The input
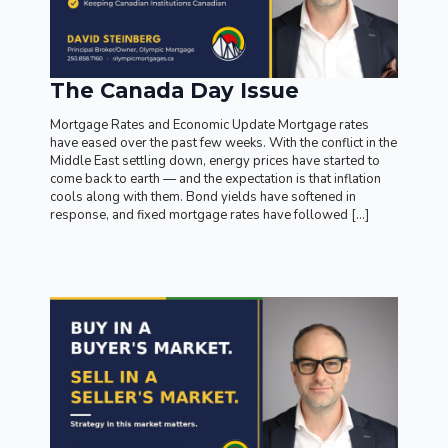
The Canada Day Issue
Mortgage Rates and Economic Update Mortgage rates
have eased over the past few weeks. With the conflict in the
Middle East settling down, energy prices have started to
come back to earth — and the expectation is that inflation
cools along with them. Bond yields have softened in
response, and fixed mortgage rates have followed […]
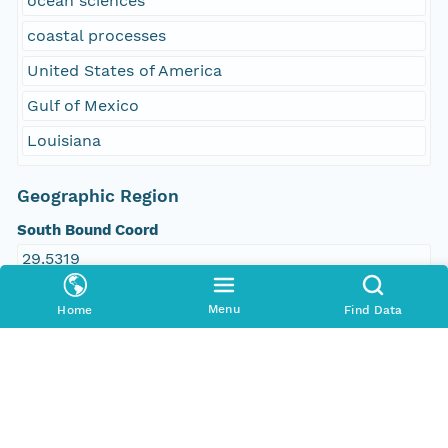
ocean sciences
coastal processes
United States of America
Gulf of Mexico
Louisiana
Geographic Region
South Bound Coord
29.5319
North Bound Coord
Menu
Home
Find Data
29.7802
West Bound Coord
-93.8357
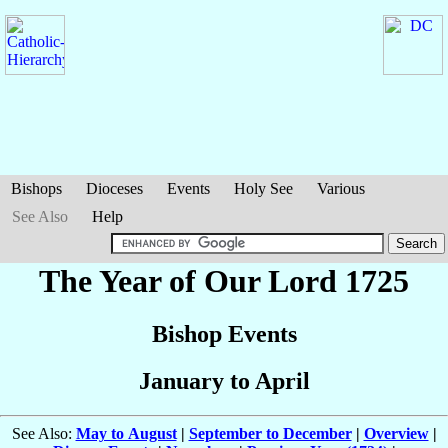
Bishops
Dioceses
Events
Holy See
Various
See Also
Help
The Year of Our Lord 1725
Bishop Events
January to April
See Also:
May to August
|
September to December
|
Overview
|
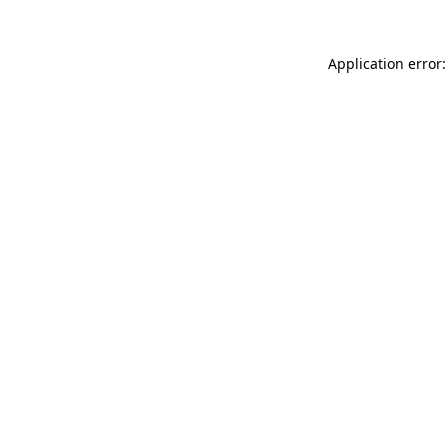
Application error:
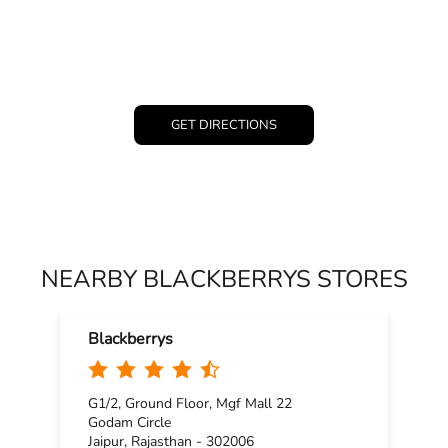
GET DIRECTIONS
NEARBY BLACKBERRYS STORES
Blackberrys
G1/2, Ground Floor, Mgf Mall 22
Godam Circle
Jaipur, Rajasthan - 302006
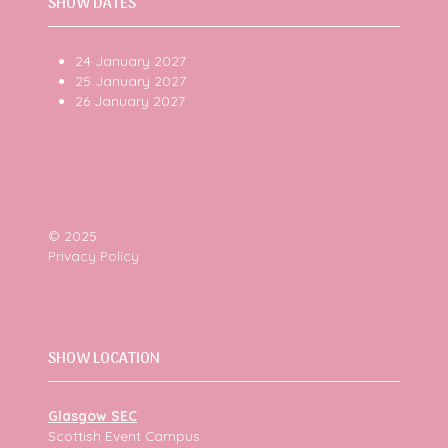
SHOW DATES
24 January 2027
25 January 2027
26 January 2027
© 2025
Privacy Policy
SHOW LOCATION
Glasgow SEC
Scottish Event Campus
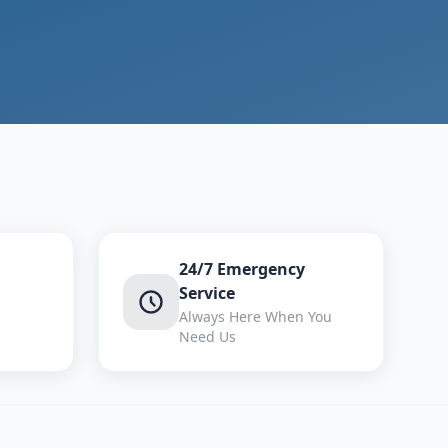
24/7 Emergency
Service
Always Here When You
Need Us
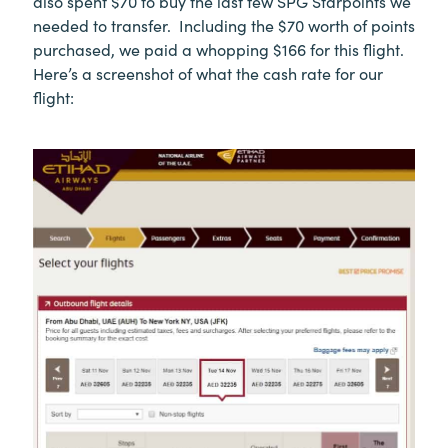
also spent $70 to buy the last few SPG Starpoints we
needed to transfer. Including the $70 worth of points
purchased, we paid a whopping $166 for this flight.
Here’s a screenshot of what the cash rate for our
flight:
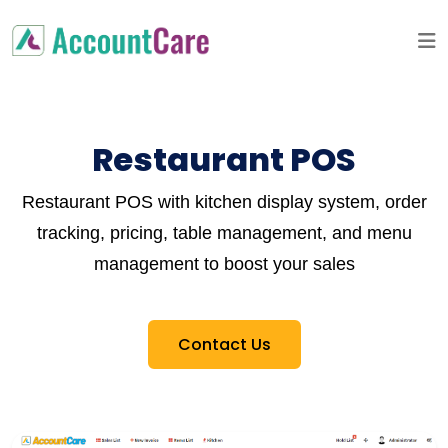
Restaurant POS
Restaurant POS with kitchen display system, order
tracking, pricing, table management, and menu
management to boost your sales
Contact Us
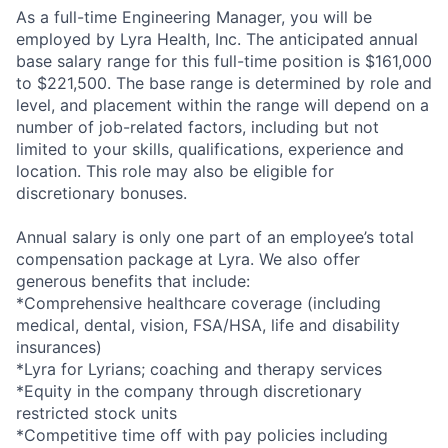
As a full-time Engineering Manager, you will be
employed by Lyra Health, Inc. The anticipated annual
base salary range for this full-time position is $161,000
to $221,500. The base range is determined by role and
level, and placement within the range will depend on a
number of job-related factors, including but not
limited to your skills, qualifications, experience and
location. This role may also be eligible for
discretionary bonuses.
Annual salary is only one part of an employee’s total
compensation package at Lyra. We also offer
generous benefits that include:
*Comprehensive healthcare coverage (including
medical, dental, vision, FSA/HSA, life and disability
insurances)
*Lyra for Lyrians; coaching and therapy services
*Equity in the company through discretionary
restricted stock units
*Competitive time off with pay policies including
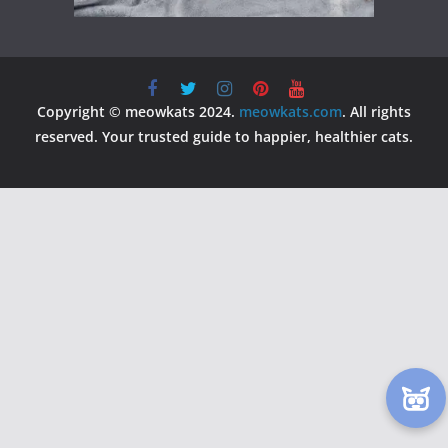
Copyright © meowkats 2024.
meowkats.com
. All rights
reserved. Your trusted guide to happier, healthier cats.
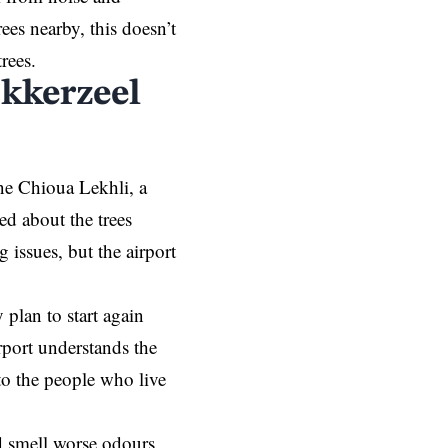
ees nearby, this doesn’t
trees.
okkerzeel
ane Chioua Lekhli, a
d about the trees
 issues, but the airport
plan to start again
irport understands the
to the people who live
d smell worse odours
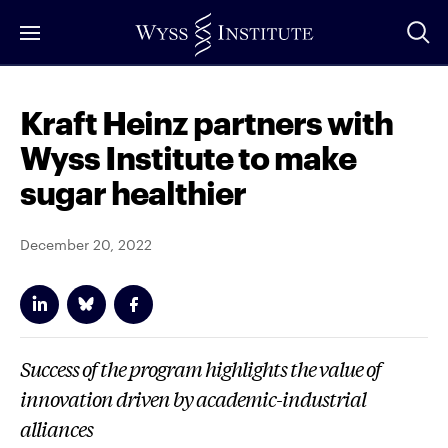
Skip
to
Main
Content
Kraft Heinz partners with
Wyss Institute to make
sugar healthier
December 20, 2022
Success of the program highlights the value of
innovation driven by academic-industrial
alliances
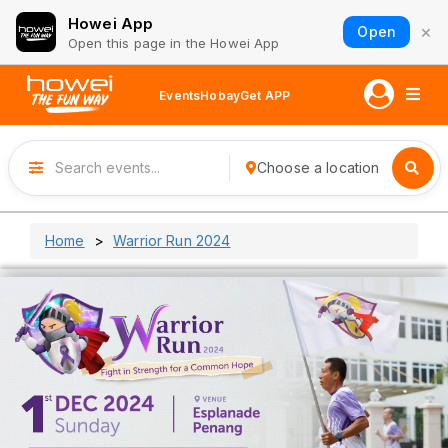
Howei App
×
Open
Open this page in the Howei App
Events
Hobay
Get APP
Choose a location
Home
Warrior Run 2024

To do
Leave the pictures out, and transcribe exactly the lines above starting at the one that contains "Always Here When You" and ending at the one that contains "generous benefits that".

Answer for this exercise
Always Here When You
Need Us
also spent $70 to buy the last few SPG Starpoints we
needed to transfer. Including the $70 worth of points
purchased, we paid a whopping $166 for this flight.
Here’s a screenshot of what the cash rate for our
flight:
Restaurant POS
Restaurant POS with kitchen display system, order
tracking, pricing, table management, and menu
management to boost your sales
Contact Us
As a full-time Engineering Manager, you will be
employed by Lyra Health, Inc. The anticipated annual
base salary range for this full-time position is $161,000
to $221,500. The base range is determined by role and
level, and placement within the range will depend on a
number of job-related factors, including but not
limited to your skills, qualifications, experience and
location. This role may also be eligible for
discretionary bonuses.
Annual salary is only one part of an employee’s total
compensation package at Lyra. We also offer
generous benefits that include:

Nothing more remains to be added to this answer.